Случай, когда Бирону понадобилась преданность Бестужева, не замедлил. 5 октября 1740 года императрице за обедом сделалось очень дурно. Ездовой поскакал к обер-гофмаршалу Левенвольду: его светлость герцог просит во дворец. Левенвольд отправился немедленно и нашел Бирона в сильном волнении. "Императрице трудно: что делать?" "Я не знаю, - отвечал растерявшийся Левенвольд, - надобно позвать министров". За министрами послали, но первый кабинет-министр оракул Остерман болен, да если бы и здоров был, то, по всем вероятностям, не приехал бы, притворившись больным. "Ступайте к Остерману", - сказал Бирон Левенвольду. Тот поехал и возвратился с неприятным для герцога ответом: оракул объявил, что прежде всего надобно думать о наследстве престола, и если быть наследником малолетнему принцу Иоанну, то матери его, Анне Леопольдовне, надобно быть правительницею, и при ней быть совету, в котором может присутствовать и герцог. "Какой тут совет! - сказал в сердцах Бирон. - Сколько голов, столько разных мыслей будет". В это время доложили, что приехали Черкасский и Бестужев.

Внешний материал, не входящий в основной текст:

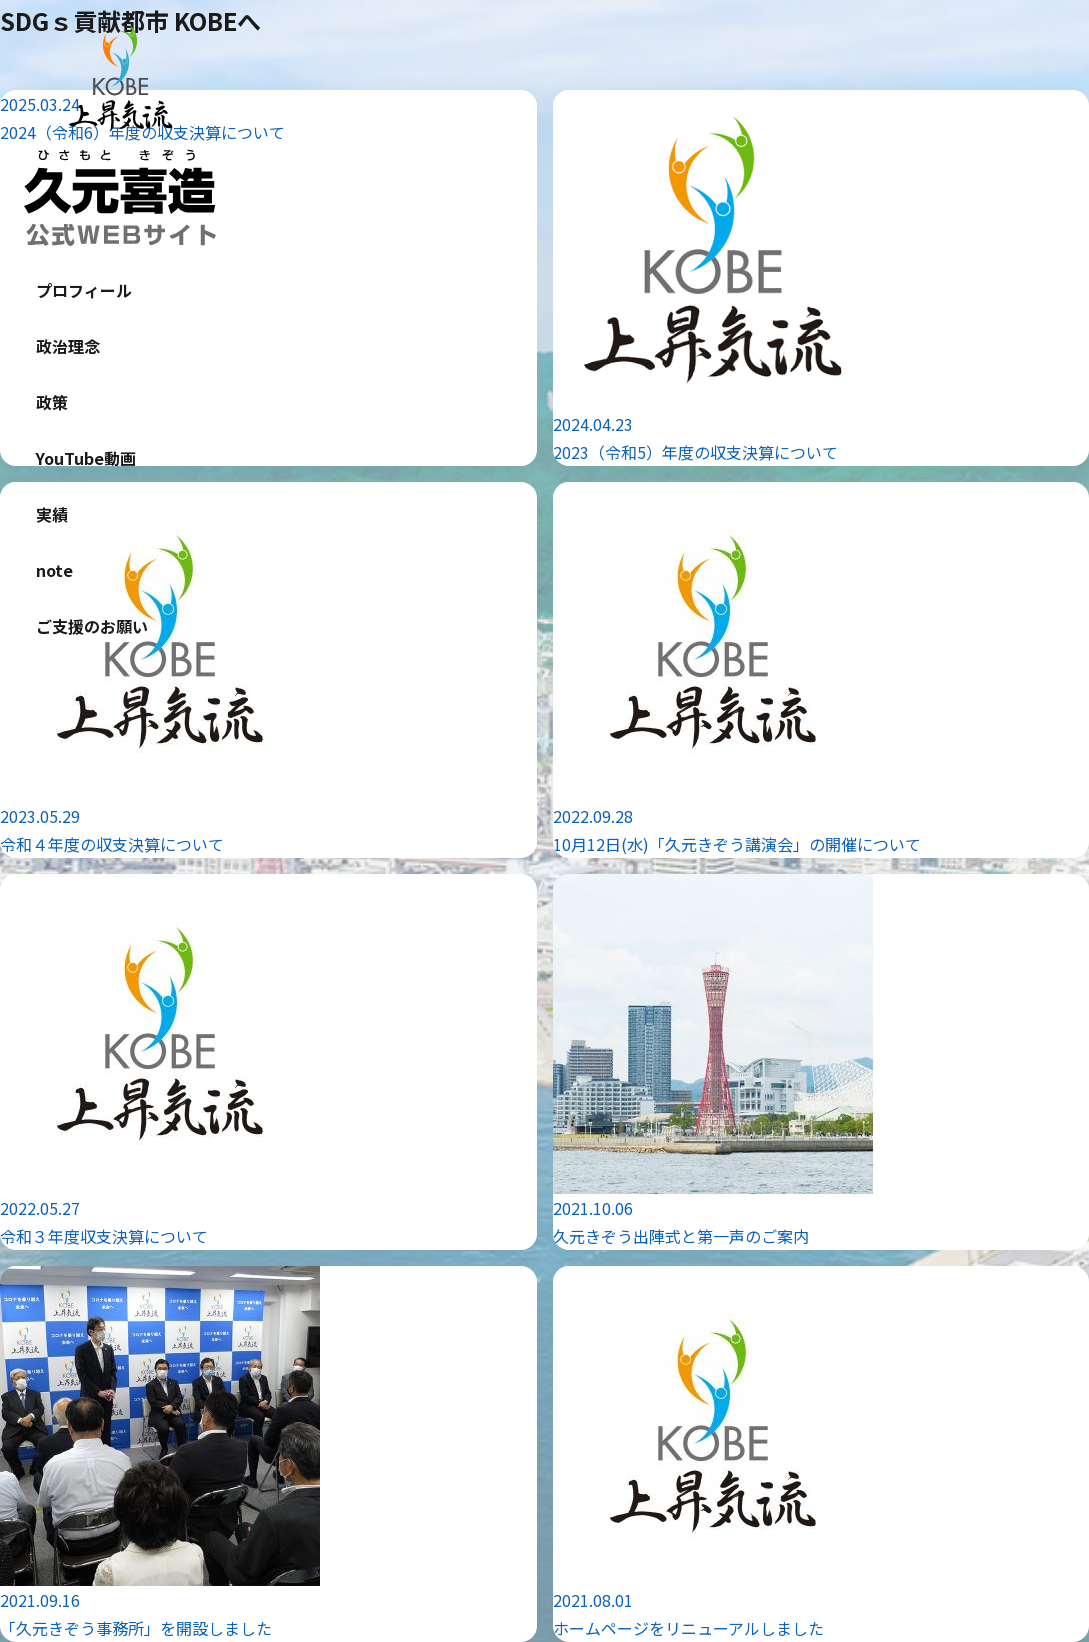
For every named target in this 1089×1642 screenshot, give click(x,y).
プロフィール (84, 290)
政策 (52, 402)
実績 (52, 514)
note (54, 570)
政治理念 (68, 346)
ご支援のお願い (92, 626)
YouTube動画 (86, 458)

Бирон вышел к ним и начал говорить: "Императрица в превеликом страхе от болезни, я предлагал ей объявить наследницею племянницу свою принцессу Анну, но она на мое представление не согласилась; говорит, что не только наследницею и правительницею принцессу Анну не объявит и слышать о том не хочет, а изволит наследником определить внука своего, которому при крещении его оное обещать изволила. О том. кому правительство поручить, надобно подумать". Но как двоим кабинет-министрам думать без Остермана, который назывался первым кабинет-министром? Черкасский и Бестужев поехали к Остерману в одной карете и дорогою начали рассуждать о том, кому быть регентом. "Больше некому быть, кроме герцога курляндского, потому что он в русских делах искусен", - сказал Черкасский. Бестужев, разумеется, не противоречил. Но с Остерманом этот вопрос было не так легко решить. У Остермана было порешено насчет манифеста о наследовании престола Иоанну Антоновичу, но когда дошло дело до регентства, то оракул прекратил рассуждения, сказавши: "Это дело не другое, торопиться не надобно, надобно подумать".